* **Problem to work on**
Although the entries contain pictures, copy only their text, exactly as written.

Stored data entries
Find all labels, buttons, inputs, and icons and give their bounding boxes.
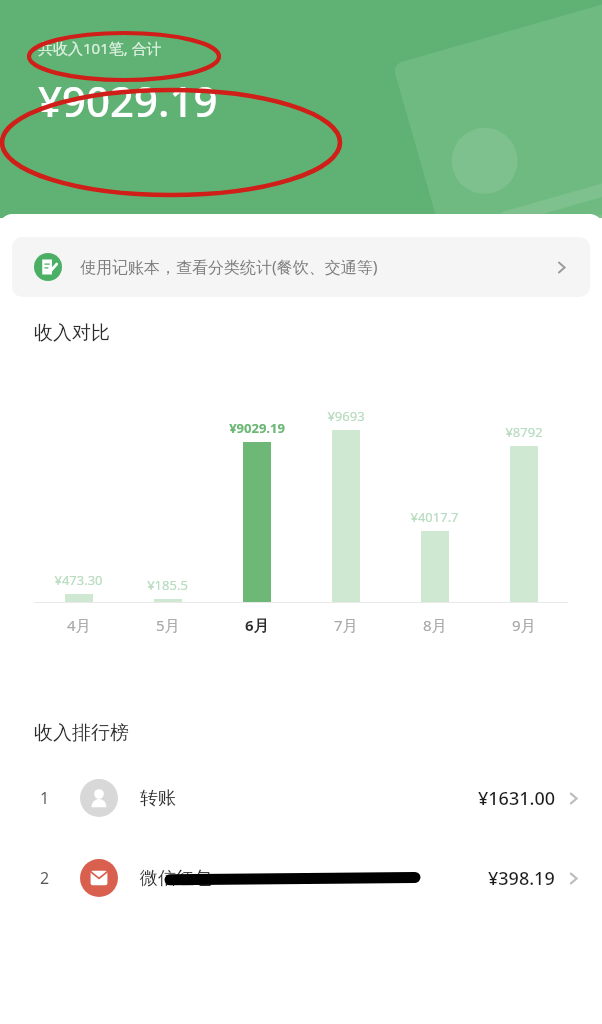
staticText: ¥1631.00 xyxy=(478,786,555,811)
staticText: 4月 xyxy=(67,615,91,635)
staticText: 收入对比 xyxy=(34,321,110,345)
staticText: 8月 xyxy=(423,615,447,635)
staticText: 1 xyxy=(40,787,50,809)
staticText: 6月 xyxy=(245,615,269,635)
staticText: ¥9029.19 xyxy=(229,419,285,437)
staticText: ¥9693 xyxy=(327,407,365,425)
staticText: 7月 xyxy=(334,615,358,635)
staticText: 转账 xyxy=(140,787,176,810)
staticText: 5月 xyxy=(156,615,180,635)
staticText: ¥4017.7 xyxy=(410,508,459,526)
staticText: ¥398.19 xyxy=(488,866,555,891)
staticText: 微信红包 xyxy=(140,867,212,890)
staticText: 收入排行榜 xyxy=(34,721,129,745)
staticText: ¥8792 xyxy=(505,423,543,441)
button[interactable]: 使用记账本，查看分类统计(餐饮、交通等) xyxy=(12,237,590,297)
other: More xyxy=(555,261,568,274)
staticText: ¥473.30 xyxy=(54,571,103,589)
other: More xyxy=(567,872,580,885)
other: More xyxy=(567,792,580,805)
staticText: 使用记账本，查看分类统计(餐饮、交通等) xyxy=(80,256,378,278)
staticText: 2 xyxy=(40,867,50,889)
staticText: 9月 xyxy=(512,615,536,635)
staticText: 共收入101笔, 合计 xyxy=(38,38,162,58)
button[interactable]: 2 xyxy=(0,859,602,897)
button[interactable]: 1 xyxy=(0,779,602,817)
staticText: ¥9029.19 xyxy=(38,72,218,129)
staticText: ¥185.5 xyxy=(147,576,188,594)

* **Reply to the task**
Find all labels, buttons, inputs, and icons and give their bounding boxes.
staticText: ¥1631.00 xyxy=(478,786,555,811)
staticText: 4月 xyxy=(67,615,91,635)
staticText: 收入对比 xyxy=(34,321,110,345)
staticText: 8月 xyxy=(423,615,447,635)
staticText: 1 xyxy=(40,787,50,809)
staticText: 6月 xyxy=(245,615,269,635)
staticText: ¥9029.19 xyxy=(229,419,285,437)
staticText: ¥9693 xyxy=(327,407,365,425)
staticText: 7月 xyxy=(334,615,358,635)
staticText: 转账 xyxy=(140,787,176,810)
staticText: 5月 xyxy=(156,615,180,635)
staticText: ¥4017.7 xyxy=(410,508,459,526)
staticText: ¥398.19 xyxy=(488,866,555,891)
staticText: 微信红包 xyxy=(140,867,212,890)
staticText: 收入排行榜 xyxy=(34,721,129,745)
staticText: ¥8792 xyxy=(505,423,543,441)
button[interactable]: 使用记账本，查看分类统计(餐饮、交通等) xyxy=(12,237,590,297)
other: More xyxy=(555,261,568,274)
staticText: ¥473.30 xyxy=(54,571,103,589)
other: More xyxy=(567,872,580,885)
other: More xyxy=(567,792,580,805)
staticText: 使用记账本，查看分类统计(餐饮、交通等) xyxy=(80,256,378,278)
staticText: 2 xyxy=(40,867,50,889)
staticText: 9月 xyxy=(512,615,536,635)
staticText: 共收入101笔, 合计 xyxy=(38,38,162,58)
button[interactable]: 2 xyxy=(0,859,602,897)
button[interactable]: 1 xyxy=(0,779,602,817)
staticText: ¥9029.19 xyxy=(38,72,218,129)
staticText: ¥185.5 xyxy=(147,576,188,594)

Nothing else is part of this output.